PROBLEM DETAILS: Could you retype the records below exactly as they appear, skipping any pictures?

TASK INPUT:

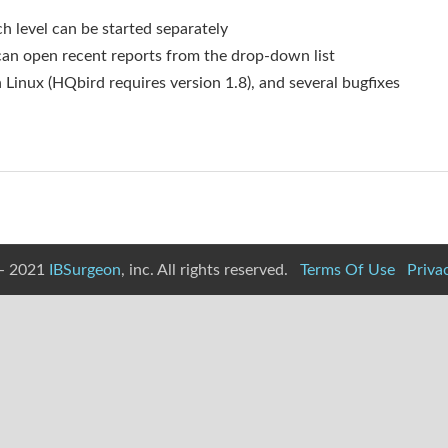
 level can be started separately
n open recent reports from the drop-down list
 Linux (HQbird requires version 1.8), and several bugfixes
- 2021
IBSurgeon
, inc. All rights reserved.
Terms Of Use
Priva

ANSWER AREA:
 level can be started separately
n open recent reports from the drop-down list
 Linux (HQbird requires version 1.8), and several bugfixes
- 2021
IBSurgeon
, inc. All rights reserved.
Terms Of Use
Priva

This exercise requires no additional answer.